The rapid advancement of autonomous web navigation has significantly benefited from grounding pretrained Large Language Models (LLMs) as agents. However, current research has yet to fully leverage the redundancy of HTML elements for contrastive training. This paper introduces a novel approach to LLM-based web navigation tasks, called Web Element Preference Optimization (WEPO). WEPO utilizes unsupervised preference learning by sampling distance-based non-salient web elements as negative samples, optimizing maximum likelihood objective within Direct Preference Optimization (DPO). We evaluate WEPO on the Mind2Web benchmark and empirically demonstrate that WEPO aligns user high-level intent with output actions more effectively. The results show that our method achieved the state-of-the-art, with an improvement of 13.8% over WebAgent and 5.3% over the visual language model CogAgent baseline. Our findings underscore the potential of preference optimization to enhance web navigation and other web page based tasks, suggesting a promising direction for future research.

Paper Structure

This paper contains 10 sections, 1 equation, 7 figures, 3 tables, 1 algorithm.

Figures (7)

  • Figure 1: Illustration of Web Element Preference Optimization (WEPO). Given user intent, Find me a M2 Mac Air Laptop with 15" screen, WEPO combines the correct element (marked in green) with heuristic rule-based sampled negative elements (marked in red) to construct preference pairs. This process utilizes the maximum likelihood objective function proposed in algorithms such as DPO to fine-tune the language model, thereby enhancing its accuracy in element discrimination and selection.
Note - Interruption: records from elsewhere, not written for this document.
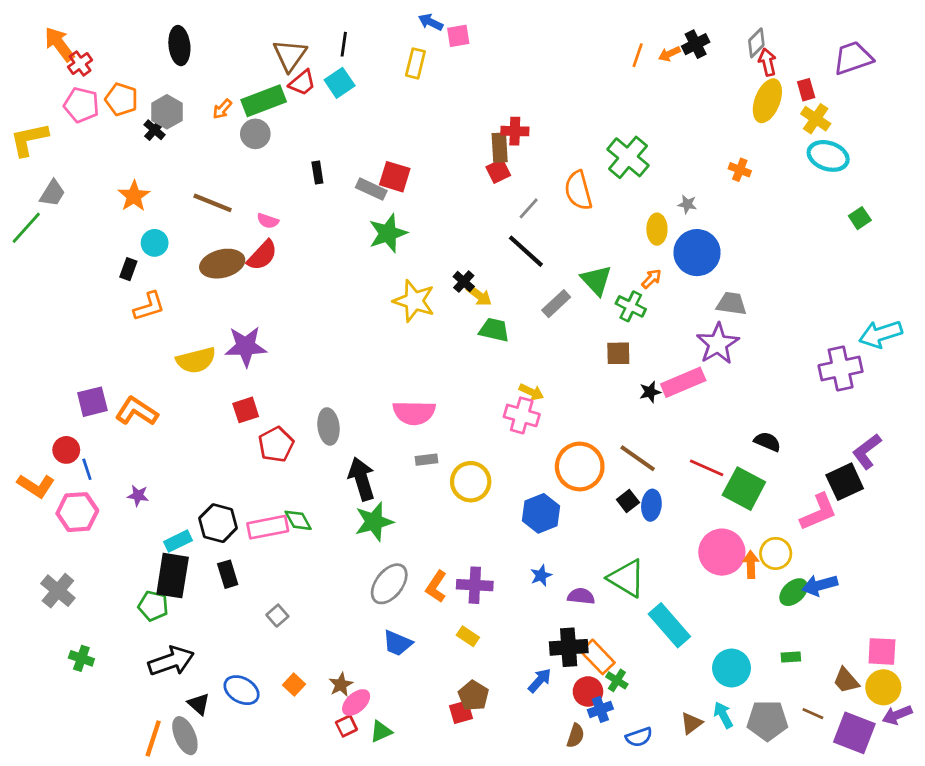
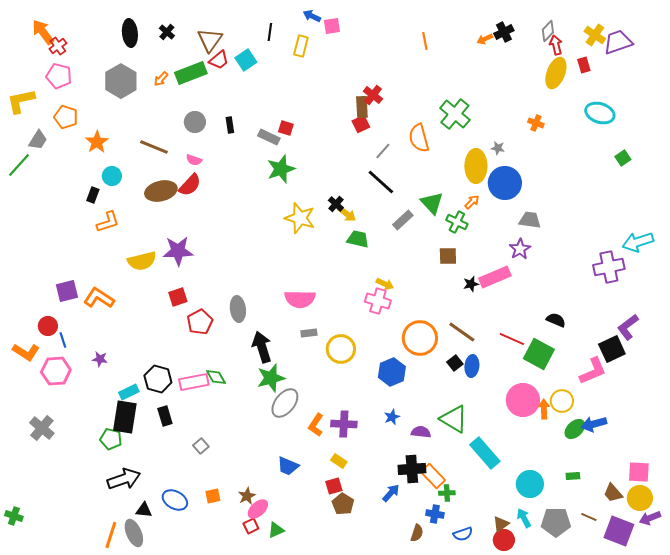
black line: (344, 44) -> (270, 32), moved
orange line: (638, 55) -> (425, 41), moved, turned -30
orange pentagon: (121, 99) -> (66, 117), moved
gray hexagon: (167, 112) -> (121, 81), size x1.4
yellow cross: (816, 119) -> (595, 35), moved
black cross: (155, 130) -> (167, 32), moved
red cross: (515, 131) -> (373, 95), turned 36
gray circle: (255, 134) -> (195, 122), moved
red square: (395, 177) -> (286, 128), size x0.7
yellow ellipse: (657, 229) -> (476, 166), size x1.5
purple star: (718, 344) -> (520, 249), size x0.7
gray ellipse: (389, 584) -> (285, 403), moved
green cross: (81, 658) -> (14, 516), moved
green cross: (617, 680) -> (447, 493), turned -35
orange square: (294, 685) -> (213, 496), turned 35
red circle: (588, 691) -> (504, 540), moved
black triangle: (199, 704) -> (144, 510), turned -36
blue cross: (600, 709) -> (435, 514), turned 30
red square: (461, 712) -> (334, 486), moved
  • Figure 2: Statistical distribution of Element Distance for different models (Llama3-8B, Mistral-7B and Gemma-2B) on the test dataset. As the model size increases, the relative deviation in element distances decreases.
  • Figure 3: Ablation studies on the negative ratio. We experimented with the Llama3-8B-WEPO model at $n = 1, 3, 5$ and calculated the average SSR (%) on three cross-test sets, which were $57.7\%$, $63.5\%$ for distance-based sampling and $56.6\%$, $61.1\%$, and $62.4\%$ for random sampling, respectively. An elbow point was observed at $n = 3$ for random sampling, where the increase in SSR sharply levels off. Furthermore, the performance of distance-based sampling at a 1:3 ratio has already surpassed that of random sampling at a 1:5 ratio by 1.1%.
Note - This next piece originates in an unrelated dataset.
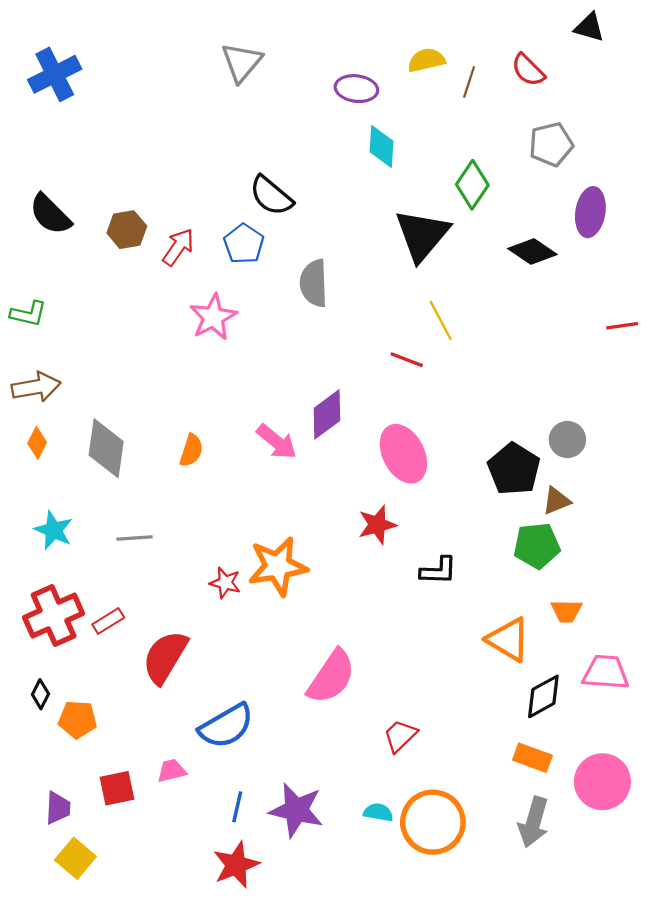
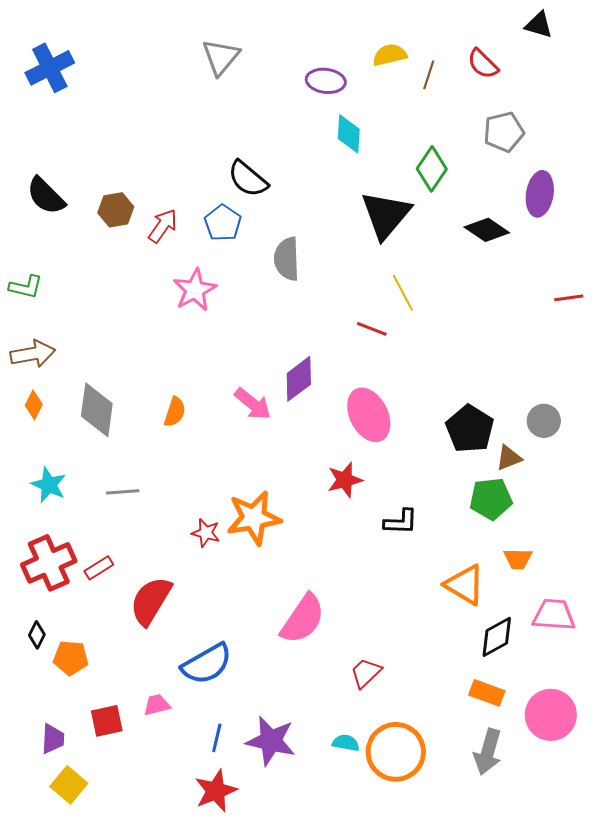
gray circle: (567, 440) -> (544, 421), moved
  • Figure 4: A collection of correct and incorrect actions generated by WEPO models. The correct cases are within the green boxes on the left, and the incorrect cases are within the red boxes on the right. It can be seen that for correct generations, if the action is a CLICK, the element ID must be the same, and for TYPE and SELECT, the textual value must also be identical. Therefore, the common causes of errors include incorrect element locating or inconsistencies in textual content.
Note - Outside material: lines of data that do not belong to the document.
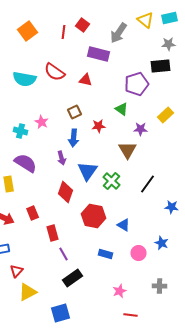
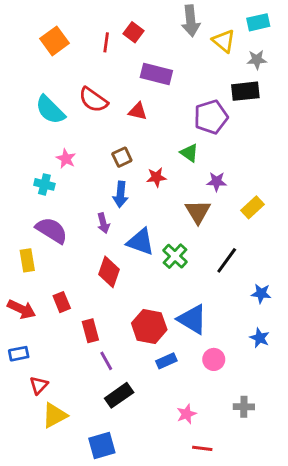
yellow triangle: (146, 20) -> (224, 41), moved
gray arrow: (119, 33) -> (191, 21), moved, turned -40
cyan semicircle: (25, 79) -> (50, 110), turned 35
yellow rectangle: (166, 115) -> (252, 207), moved
pink star: (42, 122) -> (66, 159), moved
blue triangle: (88, 171) -> (141, 242), turned -45
red hexagon: (94, 216) -> (149, 326), moved
blue triangle: (124, 225) -> (192, 319), size x1.6
blue star: (162, 243) -> (260, 338), moved
blue rectangle: (106, 254) -> (166, 361), turned -40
  • Figure 5: Statistical visualization of HTML snippet lengths and predefined action proportions in the Mind2Web dataset. We randomly selected eight subsets for display. The red dashed line represents the upper limit of the context window length for mainstream open-source LLMs at 128k tokens, while the gray dashed line indicates the average token length of HTML snippets. In the proportional bar charts on the right, purple corresponds to CLICK, green to TYPE, and yellow to SELECT.